TASK MATERIAL Start Marker
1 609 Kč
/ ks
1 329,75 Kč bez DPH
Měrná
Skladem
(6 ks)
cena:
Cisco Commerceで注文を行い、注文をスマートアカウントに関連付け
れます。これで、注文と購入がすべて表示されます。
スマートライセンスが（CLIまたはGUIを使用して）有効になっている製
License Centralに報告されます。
TASK MATERIAL End Marker
• **THE TASK**: Copy each entry above exactly, character for character.

• **TASK OUTPUT**:
1 609 Kč
/ ks
1 329,75 Kč bez DPH
Měrná
Skladem
(6 ks)
cena:
Cisco Commerceで注文を行い、注文をスマートアカウントに関連付け
れます。これで、注文と購入がすべて表示されます。
スマートライセンスが（CLIまたはGUIを使用して）有効になっている製
License Centralに報告されます。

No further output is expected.